• [TASK DETAILS]
Two lines mark the range in the entries below: the one holding "Here is an image." and the one holding "Answer in <instances>...</instances>.". Set down those two and all lines between them, exactly.

Stored entries:
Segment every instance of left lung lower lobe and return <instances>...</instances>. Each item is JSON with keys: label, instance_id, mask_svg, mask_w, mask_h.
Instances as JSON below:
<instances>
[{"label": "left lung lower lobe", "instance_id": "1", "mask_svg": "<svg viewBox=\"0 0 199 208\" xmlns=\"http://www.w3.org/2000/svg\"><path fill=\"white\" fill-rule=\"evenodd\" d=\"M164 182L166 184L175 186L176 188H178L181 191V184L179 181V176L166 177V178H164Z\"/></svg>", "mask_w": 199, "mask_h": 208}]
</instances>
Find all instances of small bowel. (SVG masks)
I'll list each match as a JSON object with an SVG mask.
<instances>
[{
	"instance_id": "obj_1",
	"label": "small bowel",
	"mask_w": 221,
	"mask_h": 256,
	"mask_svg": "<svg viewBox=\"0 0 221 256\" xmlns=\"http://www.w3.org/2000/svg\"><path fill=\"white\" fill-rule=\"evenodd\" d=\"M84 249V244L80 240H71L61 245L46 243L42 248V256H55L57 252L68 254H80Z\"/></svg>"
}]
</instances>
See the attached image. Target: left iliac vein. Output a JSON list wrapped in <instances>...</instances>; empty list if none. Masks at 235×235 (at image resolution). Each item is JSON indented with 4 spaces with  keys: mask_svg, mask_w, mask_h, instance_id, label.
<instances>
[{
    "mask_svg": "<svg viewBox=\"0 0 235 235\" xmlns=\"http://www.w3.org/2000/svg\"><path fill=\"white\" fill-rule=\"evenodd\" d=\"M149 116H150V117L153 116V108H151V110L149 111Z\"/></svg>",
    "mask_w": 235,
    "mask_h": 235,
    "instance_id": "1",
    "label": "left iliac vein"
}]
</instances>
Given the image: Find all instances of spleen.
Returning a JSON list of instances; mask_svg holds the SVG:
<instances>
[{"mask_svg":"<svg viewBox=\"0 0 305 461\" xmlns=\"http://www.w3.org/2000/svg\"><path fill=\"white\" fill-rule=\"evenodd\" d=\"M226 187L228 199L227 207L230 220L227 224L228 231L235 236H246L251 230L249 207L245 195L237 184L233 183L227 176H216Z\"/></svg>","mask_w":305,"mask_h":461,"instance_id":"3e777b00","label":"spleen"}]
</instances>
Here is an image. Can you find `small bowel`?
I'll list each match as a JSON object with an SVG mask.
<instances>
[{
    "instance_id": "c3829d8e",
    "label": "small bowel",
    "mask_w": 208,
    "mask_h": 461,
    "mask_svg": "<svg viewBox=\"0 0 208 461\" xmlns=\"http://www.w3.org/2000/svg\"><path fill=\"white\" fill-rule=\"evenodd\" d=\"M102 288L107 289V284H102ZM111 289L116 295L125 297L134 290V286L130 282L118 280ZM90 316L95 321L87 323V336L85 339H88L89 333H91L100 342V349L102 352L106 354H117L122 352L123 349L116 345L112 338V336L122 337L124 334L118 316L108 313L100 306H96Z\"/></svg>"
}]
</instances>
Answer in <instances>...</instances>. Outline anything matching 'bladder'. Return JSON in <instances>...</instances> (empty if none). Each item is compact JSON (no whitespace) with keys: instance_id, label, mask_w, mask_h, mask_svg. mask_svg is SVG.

---

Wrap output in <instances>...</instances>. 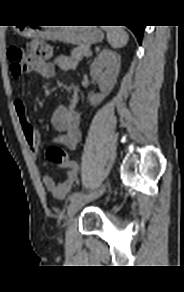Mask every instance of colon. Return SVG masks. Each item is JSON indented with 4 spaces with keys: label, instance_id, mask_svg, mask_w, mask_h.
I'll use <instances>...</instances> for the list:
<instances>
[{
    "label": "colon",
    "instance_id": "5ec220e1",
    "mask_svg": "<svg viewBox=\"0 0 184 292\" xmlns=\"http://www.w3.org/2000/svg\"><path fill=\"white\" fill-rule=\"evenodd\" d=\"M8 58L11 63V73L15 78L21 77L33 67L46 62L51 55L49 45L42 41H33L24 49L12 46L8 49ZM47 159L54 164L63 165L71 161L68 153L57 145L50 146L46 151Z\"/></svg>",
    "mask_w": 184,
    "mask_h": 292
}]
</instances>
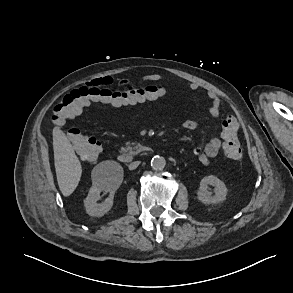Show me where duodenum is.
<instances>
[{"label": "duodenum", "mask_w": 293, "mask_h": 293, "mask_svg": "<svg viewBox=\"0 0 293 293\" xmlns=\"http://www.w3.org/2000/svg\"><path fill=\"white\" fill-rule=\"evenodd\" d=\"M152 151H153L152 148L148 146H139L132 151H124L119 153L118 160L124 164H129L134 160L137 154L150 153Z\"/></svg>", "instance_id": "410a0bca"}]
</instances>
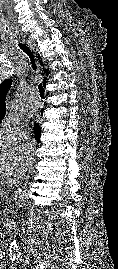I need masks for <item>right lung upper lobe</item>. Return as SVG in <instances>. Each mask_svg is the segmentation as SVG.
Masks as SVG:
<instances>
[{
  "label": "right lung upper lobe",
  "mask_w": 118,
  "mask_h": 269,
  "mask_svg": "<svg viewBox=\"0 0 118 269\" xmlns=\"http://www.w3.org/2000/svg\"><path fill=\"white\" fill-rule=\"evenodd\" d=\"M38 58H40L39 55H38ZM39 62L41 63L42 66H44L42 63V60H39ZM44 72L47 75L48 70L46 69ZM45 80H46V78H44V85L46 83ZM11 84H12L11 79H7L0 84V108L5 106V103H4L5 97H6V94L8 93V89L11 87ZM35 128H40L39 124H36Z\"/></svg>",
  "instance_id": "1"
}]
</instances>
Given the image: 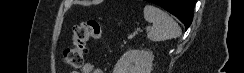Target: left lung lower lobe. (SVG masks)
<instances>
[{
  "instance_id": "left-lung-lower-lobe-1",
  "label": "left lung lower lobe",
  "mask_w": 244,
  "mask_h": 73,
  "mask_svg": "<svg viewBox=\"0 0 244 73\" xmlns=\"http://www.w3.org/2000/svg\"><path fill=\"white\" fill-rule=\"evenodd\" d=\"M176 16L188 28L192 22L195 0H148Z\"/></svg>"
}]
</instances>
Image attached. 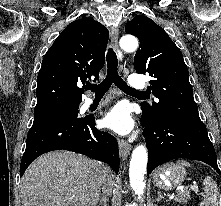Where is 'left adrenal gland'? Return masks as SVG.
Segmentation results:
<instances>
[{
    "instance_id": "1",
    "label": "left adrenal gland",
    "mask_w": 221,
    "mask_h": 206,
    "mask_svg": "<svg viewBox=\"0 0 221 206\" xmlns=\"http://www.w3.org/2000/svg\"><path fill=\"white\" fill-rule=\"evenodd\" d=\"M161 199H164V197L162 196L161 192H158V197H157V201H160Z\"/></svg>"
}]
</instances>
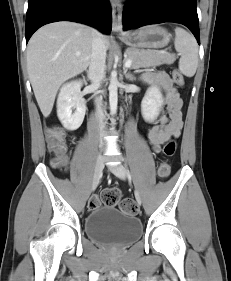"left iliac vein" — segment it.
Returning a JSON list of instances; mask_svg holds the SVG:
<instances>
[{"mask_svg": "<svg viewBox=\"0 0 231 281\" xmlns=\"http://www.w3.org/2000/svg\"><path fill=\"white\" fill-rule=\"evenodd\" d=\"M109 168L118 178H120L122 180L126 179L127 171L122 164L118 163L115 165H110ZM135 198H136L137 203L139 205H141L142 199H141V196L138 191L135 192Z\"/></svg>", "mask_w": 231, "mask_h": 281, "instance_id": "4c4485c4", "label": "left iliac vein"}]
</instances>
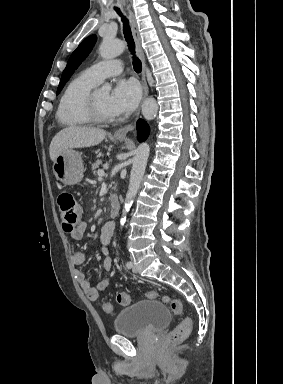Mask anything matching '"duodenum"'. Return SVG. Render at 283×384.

• [SOLUTION BELOW]
Here is an image. Can you find `small bowel`?
I'll list each match as a JSON object with an SVG mask.
<instances>
[{
    "instance_id": "c3829d8e",
    "label": "small bowel",
    "mask_w": 208,
    "mask_h": 461,
    "mask_svg": "<svg viewBox=\"0 0 208 461\" xmlns=\"http://www.w3.org/2000/svg\"><path fill=\"white\" fill-rule=\"evenodd\" d=\"M102 288L107 289V284H102ZM111 289L116 295L125 297L134 290V286L130 282L118 280ZM90 316L95 321L87 323V336L85 339H88L89 333H91L100 342V349L102 352L106 354H117L122 352L123 349L116 345L112 338V336L122 337L124 334L118 316L108 313L100 306H96Z\"/></svg>"
}]
</instances>
Answer in <instances>...</instances>. Outline anything matching 'bladder'. Return JSON in <instances>...</instances> (empty if none). Each item is compact JSON (no whitespace) with keys: instance_id, label, mask_w, mask_h, mask_svg. mask_svg is SVG.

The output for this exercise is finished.